• _AIM OF THE EXERCISE_:
Check every line of the entries below for the word "competitions", then give only the number of lines that have it.

• _RECORDS FOR THE TASK_:

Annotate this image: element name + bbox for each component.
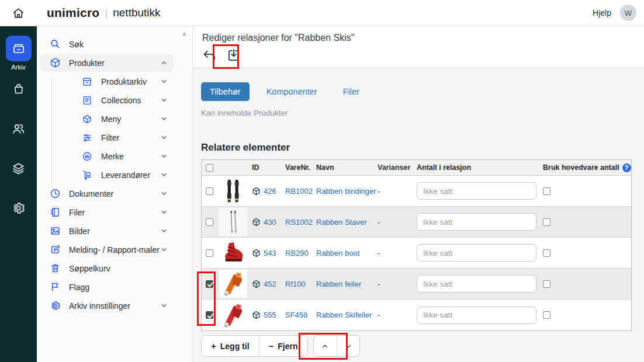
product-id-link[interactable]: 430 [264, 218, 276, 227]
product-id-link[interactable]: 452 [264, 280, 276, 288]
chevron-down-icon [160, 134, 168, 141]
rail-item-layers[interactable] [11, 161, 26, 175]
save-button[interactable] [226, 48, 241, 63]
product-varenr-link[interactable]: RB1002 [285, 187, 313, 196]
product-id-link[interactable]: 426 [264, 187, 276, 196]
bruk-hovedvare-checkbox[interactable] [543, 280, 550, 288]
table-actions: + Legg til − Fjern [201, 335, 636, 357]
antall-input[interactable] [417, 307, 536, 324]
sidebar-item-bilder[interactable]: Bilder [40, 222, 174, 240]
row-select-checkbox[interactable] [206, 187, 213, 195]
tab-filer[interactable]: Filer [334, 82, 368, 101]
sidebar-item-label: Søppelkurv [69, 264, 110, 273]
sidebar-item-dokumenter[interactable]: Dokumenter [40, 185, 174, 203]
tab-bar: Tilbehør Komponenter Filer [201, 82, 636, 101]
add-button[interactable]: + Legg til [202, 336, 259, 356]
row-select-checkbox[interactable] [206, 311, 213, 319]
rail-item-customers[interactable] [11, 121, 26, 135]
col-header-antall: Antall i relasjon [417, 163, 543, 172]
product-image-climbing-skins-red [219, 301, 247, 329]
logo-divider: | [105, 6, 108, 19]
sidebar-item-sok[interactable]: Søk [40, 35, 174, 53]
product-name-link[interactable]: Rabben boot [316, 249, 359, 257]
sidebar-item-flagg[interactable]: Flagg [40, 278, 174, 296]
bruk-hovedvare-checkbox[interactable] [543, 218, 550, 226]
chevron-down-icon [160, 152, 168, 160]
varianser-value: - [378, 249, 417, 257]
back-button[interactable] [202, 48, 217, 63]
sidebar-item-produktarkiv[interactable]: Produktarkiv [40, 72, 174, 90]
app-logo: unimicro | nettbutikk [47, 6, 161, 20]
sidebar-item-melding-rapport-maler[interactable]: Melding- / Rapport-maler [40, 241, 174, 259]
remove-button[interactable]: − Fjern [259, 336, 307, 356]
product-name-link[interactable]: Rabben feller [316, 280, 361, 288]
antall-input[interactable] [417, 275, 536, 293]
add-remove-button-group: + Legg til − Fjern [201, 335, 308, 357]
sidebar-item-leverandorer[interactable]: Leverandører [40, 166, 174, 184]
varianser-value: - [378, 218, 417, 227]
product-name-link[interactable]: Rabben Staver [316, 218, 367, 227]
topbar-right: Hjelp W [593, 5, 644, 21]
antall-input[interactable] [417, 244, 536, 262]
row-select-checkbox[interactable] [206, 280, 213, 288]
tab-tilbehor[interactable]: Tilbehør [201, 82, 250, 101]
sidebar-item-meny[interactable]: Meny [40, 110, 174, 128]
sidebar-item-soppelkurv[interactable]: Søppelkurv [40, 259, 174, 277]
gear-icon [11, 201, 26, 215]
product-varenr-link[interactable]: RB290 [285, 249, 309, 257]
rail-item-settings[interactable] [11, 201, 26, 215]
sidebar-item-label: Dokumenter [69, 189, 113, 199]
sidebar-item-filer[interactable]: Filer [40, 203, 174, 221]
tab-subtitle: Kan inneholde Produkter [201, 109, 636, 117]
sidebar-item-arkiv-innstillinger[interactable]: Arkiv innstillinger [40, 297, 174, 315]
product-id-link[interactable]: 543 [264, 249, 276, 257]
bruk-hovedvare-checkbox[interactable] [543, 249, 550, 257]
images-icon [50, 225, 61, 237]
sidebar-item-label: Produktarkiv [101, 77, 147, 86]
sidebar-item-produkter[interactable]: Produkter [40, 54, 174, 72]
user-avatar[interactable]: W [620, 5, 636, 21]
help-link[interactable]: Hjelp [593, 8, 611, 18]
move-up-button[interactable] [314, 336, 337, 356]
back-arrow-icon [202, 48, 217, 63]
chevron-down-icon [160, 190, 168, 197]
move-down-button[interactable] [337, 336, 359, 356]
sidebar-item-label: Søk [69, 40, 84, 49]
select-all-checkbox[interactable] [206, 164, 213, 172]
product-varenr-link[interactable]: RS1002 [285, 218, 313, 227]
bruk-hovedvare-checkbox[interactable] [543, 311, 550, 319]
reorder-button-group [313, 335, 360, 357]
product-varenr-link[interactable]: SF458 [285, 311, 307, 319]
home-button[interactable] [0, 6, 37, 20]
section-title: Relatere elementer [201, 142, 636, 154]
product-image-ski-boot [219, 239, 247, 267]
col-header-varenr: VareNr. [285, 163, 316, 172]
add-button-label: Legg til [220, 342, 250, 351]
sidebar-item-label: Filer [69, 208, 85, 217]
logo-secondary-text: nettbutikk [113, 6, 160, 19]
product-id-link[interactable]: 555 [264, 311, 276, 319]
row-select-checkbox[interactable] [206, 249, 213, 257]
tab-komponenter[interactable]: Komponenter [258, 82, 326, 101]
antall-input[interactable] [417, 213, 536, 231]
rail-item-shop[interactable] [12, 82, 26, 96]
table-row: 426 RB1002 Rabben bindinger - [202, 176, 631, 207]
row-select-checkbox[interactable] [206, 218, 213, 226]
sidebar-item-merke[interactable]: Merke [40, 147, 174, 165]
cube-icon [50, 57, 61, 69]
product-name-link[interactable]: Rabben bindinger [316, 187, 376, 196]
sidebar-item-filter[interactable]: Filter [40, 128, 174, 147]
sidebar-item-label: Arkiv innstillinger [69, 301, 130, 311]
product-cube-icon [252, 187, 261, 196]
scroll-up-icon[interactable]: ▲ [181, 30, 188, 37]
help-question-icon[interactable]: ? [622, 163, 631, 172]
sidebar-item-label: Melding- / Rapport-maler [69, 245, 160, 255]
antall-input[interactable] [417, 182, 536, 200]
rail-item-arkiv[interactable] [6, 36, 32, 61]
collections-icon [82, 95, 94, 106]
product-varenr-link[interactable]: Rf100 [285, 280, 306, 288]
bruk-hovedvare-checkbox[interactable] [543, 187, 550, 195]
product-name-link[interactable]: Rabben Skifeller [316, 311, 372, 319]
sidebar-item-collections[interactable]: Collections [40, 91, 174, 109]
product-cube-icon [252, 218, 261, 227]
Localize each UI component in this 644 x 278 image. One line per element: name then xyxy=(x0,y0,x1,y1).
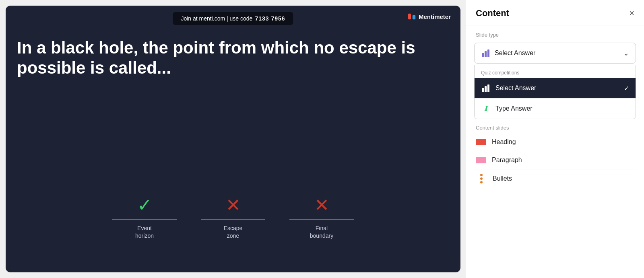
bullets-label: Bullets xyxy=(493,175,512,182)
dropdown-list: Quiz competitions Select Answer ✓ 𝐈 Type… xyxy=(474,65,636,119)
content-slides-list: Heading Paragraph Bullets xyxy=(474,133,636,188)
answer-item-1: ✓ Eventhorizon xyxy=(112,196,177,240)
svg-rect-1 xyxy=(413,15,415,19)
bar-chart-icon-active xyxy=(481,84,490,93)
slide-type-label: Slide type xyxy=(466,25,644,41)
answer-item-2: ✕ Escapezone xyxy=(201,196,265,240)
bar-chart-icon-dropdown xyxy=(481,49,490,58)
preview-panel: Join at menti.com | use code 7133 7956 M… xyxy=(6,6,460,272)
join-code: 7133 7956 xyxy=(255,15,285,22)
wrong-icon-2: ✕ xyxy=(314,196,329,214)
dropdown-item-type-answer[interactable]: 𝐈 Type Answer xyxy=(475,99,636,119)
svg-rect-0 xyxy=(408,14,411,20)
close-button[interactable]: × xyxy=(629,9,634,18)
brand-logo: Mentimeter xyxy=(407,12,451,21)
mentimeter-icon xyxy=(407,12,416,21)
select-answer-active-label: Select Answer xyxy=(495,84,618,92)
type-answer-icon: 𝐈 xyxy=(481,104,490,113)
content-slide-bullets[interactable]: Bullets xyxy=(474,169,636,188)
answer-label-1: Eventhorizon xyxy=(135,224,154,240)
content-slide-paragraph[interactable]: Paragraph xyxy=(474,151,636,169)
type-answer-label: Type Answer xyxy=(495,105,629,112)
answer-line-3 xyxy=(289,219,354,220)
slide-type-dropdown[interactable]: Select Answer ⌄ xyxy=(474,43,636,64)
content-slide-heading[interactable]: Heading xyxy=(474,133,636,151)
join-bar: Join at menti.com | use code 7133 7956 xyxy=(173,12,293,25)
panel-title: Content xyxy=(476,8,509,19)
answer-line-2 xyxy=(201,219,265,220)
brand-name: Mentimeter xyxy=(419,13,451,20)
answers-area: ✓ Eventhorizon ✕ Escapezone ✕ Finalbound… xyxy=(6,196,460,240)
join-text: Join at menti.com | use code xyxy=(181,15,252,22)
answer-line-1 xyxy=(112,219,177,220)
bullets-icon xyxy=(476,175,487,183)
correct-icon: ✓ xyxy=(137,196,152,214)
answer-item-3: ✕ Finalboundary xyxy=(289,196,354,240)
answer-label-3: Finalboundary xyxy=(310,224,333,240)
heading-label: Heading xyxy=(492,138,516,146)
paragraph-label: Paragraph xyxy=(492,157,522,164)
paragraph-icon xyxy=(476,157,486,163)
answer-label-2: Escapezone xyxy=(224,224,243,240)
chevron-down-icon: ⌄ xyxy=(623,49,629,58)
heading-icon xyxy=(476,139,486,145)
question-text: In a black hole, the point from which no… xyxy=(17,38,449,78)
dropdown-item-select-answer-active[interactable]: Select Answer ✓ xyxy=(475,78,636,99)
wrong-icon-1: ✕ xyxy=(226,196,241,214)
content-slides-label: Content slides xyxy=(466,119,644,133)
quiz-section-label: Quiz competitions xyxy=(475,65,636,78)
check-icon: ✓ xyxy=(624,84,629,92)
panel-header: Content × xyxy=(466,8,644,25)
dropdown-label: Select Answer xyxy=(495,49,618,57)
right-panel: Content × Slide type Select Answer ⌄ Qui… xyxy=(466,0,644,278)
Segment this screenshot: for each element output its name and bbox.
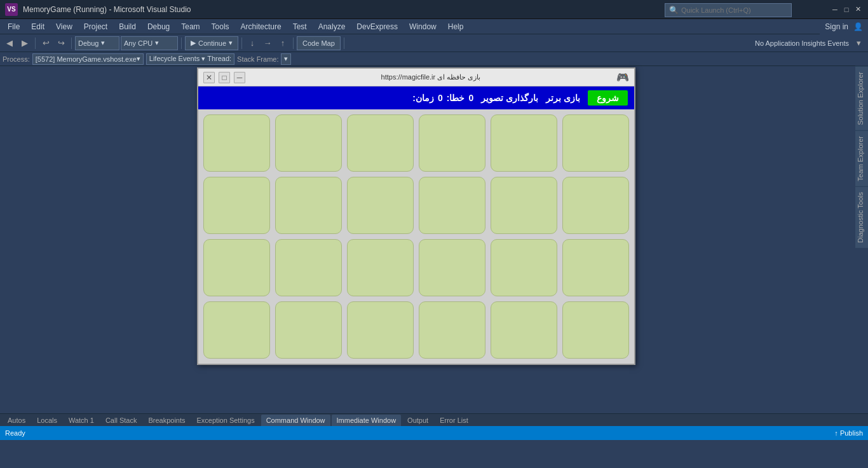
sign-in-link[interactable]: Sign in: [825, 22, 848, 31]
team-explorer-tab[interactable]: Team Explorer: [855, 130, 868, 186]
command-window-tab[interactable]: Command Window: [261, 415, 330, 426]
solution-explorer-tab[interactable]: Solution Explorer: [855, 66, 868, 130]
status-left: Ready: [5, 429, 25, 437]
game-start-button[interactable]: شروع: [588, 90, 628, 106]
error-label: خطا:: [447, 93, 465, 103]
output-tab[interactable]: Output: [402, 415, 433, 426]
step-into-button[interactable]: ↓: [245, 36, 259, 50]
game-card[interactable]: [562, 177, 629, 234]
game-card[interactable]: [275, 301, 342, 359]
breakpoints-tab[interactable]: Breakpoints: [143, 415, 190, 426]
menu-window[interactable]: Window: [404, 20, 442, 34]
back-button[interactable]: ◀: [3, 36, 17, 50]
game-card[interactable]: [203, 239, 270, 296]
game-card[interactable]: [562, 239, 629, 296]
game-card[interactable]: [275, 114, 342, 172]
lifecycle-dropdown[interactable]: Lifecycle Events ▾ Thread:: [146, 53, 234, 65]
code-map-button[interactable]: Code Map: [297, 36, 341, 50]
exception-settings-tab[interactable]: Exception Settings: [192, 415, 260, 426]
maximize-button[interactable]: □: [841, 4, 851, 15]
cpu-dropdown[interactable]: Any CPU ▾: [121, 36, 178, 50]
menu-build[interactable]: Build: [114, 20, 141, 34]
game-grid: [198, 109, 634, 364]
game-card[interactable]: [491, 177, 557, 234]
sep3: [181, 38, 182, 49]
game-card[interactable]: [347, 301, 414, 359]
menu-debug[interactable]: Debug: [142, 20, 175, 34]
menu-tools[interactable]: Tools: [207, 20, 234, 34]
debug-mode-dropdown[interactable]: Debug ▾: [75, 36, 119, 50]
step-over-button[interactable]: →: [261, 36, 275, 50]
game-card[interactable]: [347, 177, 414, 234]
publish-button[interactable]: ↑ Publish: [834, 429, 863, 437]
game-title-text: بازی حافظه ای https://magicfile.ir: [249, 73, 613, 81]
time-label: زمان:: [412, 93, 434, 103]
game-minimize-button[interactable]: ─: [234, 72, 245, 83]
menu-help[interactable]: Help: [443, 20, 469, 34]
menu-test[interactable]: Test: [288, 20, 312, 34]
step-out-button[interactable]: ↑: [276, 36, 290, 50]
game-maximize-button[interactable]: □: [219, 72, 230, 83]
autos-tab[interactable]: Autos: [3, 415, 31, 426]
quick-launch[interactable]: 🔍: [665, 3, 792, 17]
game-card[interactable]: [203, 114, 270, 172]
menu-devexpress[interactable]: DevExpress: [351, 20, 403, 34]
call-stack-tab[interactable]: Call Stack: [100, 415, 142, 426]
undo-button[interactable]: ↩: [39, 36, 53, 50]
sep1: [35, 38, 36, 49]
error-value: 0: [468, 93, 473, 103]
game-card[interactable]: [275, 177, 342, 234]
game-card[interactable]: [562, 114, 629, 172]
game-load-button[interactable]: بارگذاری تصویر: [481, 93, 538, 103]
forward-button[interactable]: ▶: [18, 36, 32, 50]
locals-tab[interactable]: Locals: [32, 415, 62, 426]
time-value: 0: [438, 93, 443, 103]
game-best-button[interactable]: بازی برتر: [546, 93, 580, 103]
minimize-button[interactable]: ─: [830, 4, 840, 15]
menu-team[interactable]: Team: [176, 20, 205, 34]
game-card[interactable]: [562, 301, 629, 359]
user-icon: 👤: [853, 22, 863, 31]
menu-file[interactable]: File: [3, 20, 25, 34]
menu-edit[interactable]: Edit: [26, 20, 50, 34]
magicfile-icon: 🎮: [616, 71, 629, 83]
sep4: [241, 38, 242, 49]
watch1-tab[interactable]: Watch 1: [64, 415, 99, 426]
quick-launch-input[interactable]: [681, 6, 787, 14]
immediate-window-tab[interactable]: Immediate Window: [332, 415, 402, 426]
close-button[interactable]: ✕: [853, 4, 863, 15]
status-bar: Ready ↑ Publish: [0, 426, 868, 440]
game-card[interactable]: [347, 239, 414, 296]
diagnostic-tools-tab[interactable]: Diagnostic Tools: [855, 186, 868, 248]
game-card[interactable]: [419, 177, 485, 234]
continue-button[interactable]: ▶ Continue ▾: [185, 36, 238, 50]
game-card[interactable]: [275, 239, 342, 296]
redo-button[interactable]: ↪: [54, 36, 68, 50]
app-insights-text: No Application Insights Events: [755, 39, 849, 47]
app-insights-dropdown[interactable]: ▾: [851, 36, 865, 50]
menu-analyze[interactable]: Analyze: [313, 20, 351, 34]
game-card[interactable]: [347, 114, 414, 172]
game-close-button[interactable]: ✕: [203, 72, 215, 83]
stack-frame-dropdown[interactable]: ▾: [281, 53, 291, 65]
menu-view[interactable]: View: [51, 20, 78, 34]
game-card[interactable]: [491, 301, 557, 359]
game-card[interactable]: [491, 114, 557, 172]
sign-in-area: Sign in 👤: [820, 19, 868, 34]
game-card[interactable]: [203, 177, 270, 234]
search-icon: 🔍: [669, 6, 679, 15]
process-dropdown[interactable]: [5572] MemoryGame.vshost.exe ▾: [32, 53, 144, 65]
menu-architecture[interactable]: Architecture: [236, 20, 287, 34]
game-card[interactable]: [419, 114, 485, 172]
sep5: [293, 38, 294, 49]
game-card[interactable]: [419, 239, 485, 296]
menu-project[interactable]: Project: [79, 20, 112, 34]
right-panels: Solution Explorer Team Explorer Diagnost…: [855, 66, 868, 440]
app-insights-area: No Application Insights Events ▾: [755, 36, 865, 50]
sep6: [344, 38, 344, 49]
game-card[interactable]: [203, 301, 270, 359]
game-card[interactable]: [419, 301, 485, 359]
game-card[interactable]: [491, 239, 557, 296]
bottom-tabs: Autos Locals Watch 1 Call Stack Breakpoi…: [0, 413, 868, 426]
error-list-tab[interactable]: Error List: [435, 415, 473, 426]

• _EXERCISE RESULT_:
2